Bahalda is a small town in the Mayurbhanj district of northern Odisha, India. Bahalda is the second capital of Mayurbhanj and Bahalda is the second largest town in the Bamanghaty subdivision, and was the capital of Mayurbhanj in the 14th century. Maa Kichakeswari Temple, one of the most famous in northern Odisha sites in the town.

== History==
Bahalda was headquarters of Bamanghati subdivision until 1919, when the headquarters relocated to Rairangpur.

==Geography==
Bahalda is located at . It has an average elevation of 234 m. It is situated 57 km away from Jamshedpur, 97 km from Baripada, the district headquarters, and 300 km from State capital Bhubaneswar.

==Administration==
It has a police station, Tahsildar office, block offices, post office, and forest office. There are also a number of banks, including branches of the Bank of India, State Bank of India, Bandhan Bank, Mayurbhanj central co-operative bank, Axis bank and the Odisha Gramya Bank. Local schools include a government high school, a girls' high school, and Ananda Marga, St. Michael, St. Xavier school, Sararaswati sisu Niketan and kids play school a private play school.

==Demographics==
The majority of the population in the area are tribals, predominantly Ho and Santals.
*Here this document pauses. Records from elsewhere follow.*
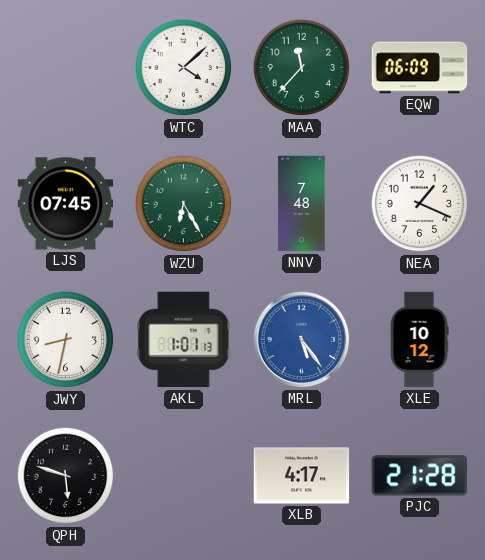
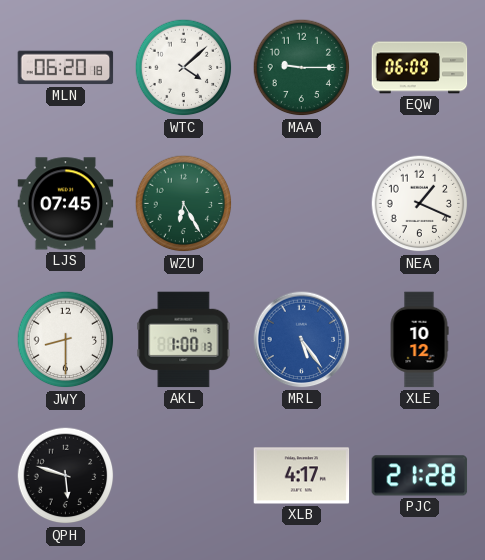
MLN: none -> 06:20
MAA: 11:37 -> 9:15
NNV: 7:48 -> none
JWY: 8:32 -> 8:30
AKL: 1:01 -> 1:00
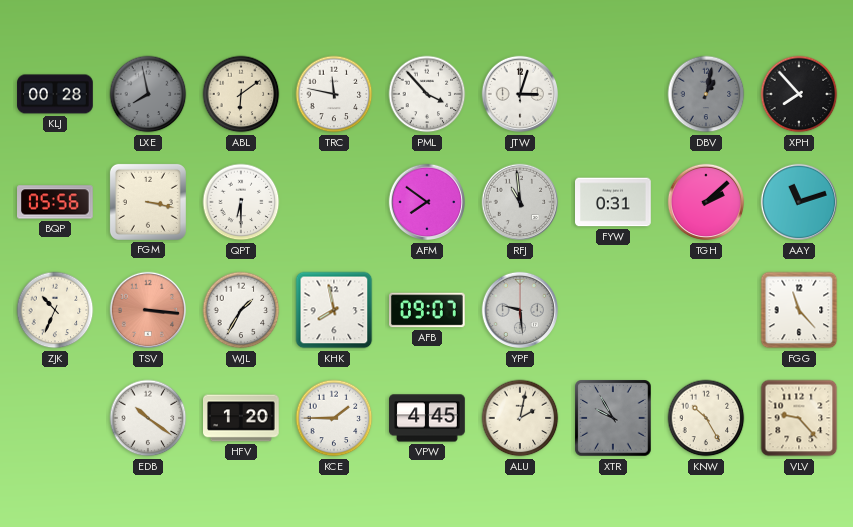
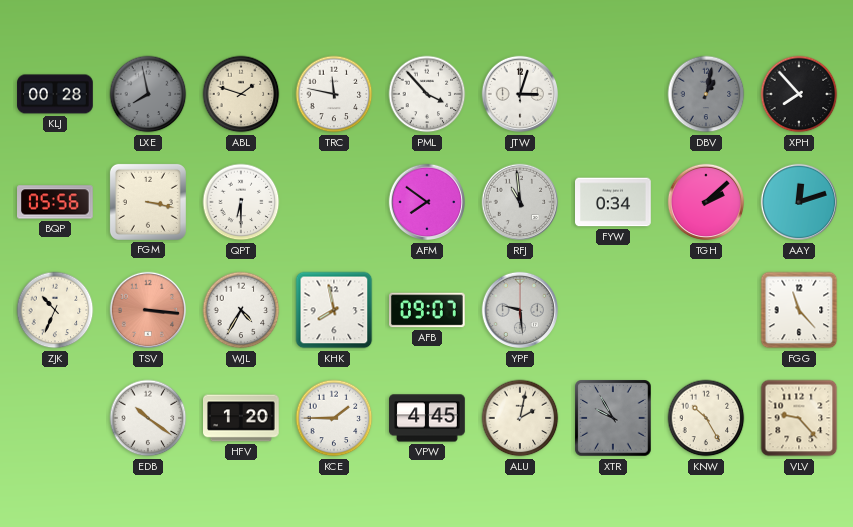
ABL: 6:09 -> 1:48
FYW: 0:31 -> 0:34
AAY: 11:12 -> 12:12
WJL: 1:35 -> 4:35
The town has a small marketplace and weekly haat. It is one of the gateways to Jharkhand state. Annual sports are popular, which is celebrated at par with the festivals.

==Transport==
It is connected with the state capital Bhubaneswar by bus which are plied during the night. The nearest railway station is Bahalda Rd on Tata-Badampahar rail route.

==Temples==
Kichakeswari Temple is sited in Bahalda, the capital of Mayurbhanj kingdom in the 14th century. It lies at a distance of 97 km from Baripada. Dedicated to Goddess Kichakeswari, the temple is known for its architectural beauty.

==Politics==
The current MLA from Bahalda Assembly Constituency is Prahlad Purty of JMM, who won the seat in the 2004 State elections. Previous MLAs from this seat were Laxman Soren of BJP who won this seat in 2000, Khelaram Mahali who won in 1995 representing JPP and as an independent candidate in 1990, Bagey Gobardhan of JNP in 1985, Rama Chandra Hansda of INC(I) in 1980, and Sunaram Soren of JNP in 1977.

Bahalda is a part of the Mayurbhanj constituency.